Artus : Je me suis beaucoup intéressé à ces courants tout en pensant qu’il y a aussi quelque chose de très gênant dans leur approche. Le fait qu’ils croient dans la réincarnation et qu’ils pensent qu’il faut laisser s’accomplir le destin karmique des enfants, sous entend que nous ayons tous un rôle à jouer, ce qui est plutôt positif, mais d’après ce que j’ai lu, c’est au professeur d’identifier ce rôle dans lequel l’enfant se trouve par la suite bloqué par cycles de sept ans, alors que les enfants sont multiples et avancent tous à des vitesses différentes. Comme souvent dans l’enseignement tout dépend beaucoup de la personnalité des professeurs et, dans le cas des écoles Steiner Waldorf, de ses intuitions et du respect d’une philosophie qui est basé sur la connaissance d’un monde suprasensible qui ne serait accessible qu’à quelques initiés. Même si leur intuition est juste, c’est quand même très sectaire comme approche je trouve.

Lia : Le fait de mettre dans des cases est toujours ambigu, nous sommes des êtres complexes en mutation permanente.

Artus : Je ne sais pas si tu le sais mais l'agriculture en biodynamie est également liée à Steiner et à l’anthroposophie. Il y a tout plein de rituels autour de cette pratique, comme dynamiser l'eau, enterrer des crânes d’animaux domestiques avec des écorces de chêne, pulvériser des décoctions sur les champs…... Donc, en réalité, tous les vins fabriqués en biodynamie sont liés à ses pratiques magiques ! Très peu de personnes le savent.

Lia : Fascinant !

Artus : Steiner avait fait une conférence en 1924 (Cours aux agriculteurs) autour de ces procédés en se basant sur sa propre intuition, alors qu’il n’avait aucune pratique de la terre. Et aujourd'hui, ça cartonne. On dit même que ça marche, alors pourquoi pas, mais c’est assez fou quand on y pense.

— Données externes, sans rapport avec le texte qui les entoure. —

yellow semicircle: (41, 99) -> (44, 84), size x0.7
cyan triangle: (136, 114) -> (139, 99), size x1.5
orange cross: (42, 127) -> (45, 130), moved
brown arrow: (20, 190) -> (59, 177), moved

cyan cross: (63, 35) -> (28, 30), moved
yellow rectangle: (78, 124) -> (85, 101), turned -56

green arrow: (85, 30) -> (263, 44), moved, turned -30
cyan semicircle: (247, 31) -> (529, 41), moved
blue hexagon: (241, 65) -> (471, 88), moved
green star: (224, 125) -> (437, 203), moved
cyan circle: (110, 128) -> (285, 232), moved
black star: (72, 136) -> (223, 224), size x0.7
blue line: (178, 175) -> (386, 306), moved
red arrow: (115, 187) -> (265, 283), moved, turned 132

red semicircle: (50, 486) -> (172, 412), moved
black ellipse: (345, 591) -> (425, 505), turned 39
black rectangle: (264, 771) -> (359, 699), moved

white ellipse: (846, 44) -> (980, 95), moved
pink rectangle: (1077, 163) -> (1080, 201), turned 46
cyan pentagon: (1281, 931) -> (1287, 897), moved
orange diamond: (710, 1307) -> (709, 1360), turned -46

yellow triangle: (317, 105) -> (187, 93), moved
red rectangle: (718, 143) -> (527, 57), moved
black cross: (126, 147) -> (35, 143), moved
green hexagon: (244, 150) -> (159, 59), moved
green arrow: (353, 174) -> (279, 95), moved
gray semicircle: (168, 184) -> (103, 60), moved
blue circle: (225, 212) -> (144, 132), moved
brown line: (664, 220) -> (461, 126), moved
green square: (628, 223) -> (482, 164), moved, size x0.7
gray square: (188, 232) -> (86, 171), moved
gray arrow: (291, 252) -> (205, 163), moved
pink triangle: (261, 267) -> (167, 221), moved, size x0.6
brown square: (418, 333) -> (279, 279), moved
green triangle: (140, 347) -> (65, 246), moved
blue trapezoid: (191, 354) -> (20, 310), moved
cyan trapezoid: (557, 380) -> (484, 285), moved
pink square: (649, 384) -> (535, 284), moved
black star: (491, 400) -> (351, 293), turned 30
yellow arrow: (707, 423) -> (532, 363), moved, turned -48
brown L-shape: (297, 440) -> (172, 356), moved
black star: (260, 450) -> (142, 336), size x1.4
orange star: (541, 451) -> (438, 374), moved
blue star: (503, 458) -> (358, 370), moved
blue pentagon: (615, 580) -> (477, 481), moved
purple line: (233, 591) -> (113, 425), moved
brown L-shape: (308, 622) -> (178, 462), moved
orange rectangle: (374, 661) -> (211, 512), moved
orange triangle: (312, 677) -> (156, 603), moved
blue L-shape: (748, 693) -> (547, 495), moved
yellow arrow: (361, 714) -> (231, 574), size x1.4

Lia : Ça ne m'étonne pas. On m'a toujours apprit qu'il fallait dynamiser l'eau ! Ça doit être mon côté Suisse (rire). Masaru Emoto, un chercheur scientifique japonais, avait fait des études autour de molécules d'eau. Apparemment, l'eau subirait l'influence de nos pensées, paroles et sentiments. Beaucoup de croyances gravitent autour de l'eau et de son pouvoir.

Artus : Ah ça m'intéresse !

Lia : J'aimerais revenir au journal que vous avez commencé pendant le confinement avec Jessica. Où en êtes vous ?

Artus : On est en train d’essayer de mettre un point final au journal, ce qui est assez dur car un journal témoigne surtout d’un moment de vie. Cela représente déjà 600 pages ! Ce qui est dément, c’est que quand on a commencé à raconter notre premier confinement au jour le jour et à le publier sur les réseaux, on n’imaginait pas du tout qu’on serait aussi suivis et emportés par notre élan. Quand ils se sont servi du couvre feu pour arrêter des cambrioleurs dans un village voisin, un personnage nommé Raoul Troyès nous est tombé dessus sans qu’on l’ait vraiment décidé. C’est un agriculteur soi-disant anthroposophe et lié aux destructions d’antennes 5g, qui s’est incrusté dans notre récit avec sa femme Marla et qui y a rapidement pris de plus en plus de place. Ce personnage nous a permis d’aborder pleins de sujets qui nous intéressaient, jusqu’à carrément nous pourrir la vie. La fiction est peu à peu entrée dans nos vies et cela nous a beaucoup remis en question.

Lia : On peut dire que la fiction a dépassé votre réalité ! (rires)

Artus : Je crois qu'on a inventé un truc. C'est un journal avec un personnage qui s’incruste dans notre réalité jusqu’à la modifier. Dans la première partie du journal, il s’agit vraiment de nos vies, de notre réalité, puis dans la seconde partie il y a une part de fiction qui commence à s’immiscer pour ensuite se transformer en autre chose dans la troisième. J’ai lu quelque part que l’idéél, c’est la réalité intellectuelle. J’adore cette idée qu’il y ait plusieurs réalités et que la réalité de l’esprit ne soit pas moins vraie que la réalité matérielle. Ni supérieure, ni inférieure, juste égale.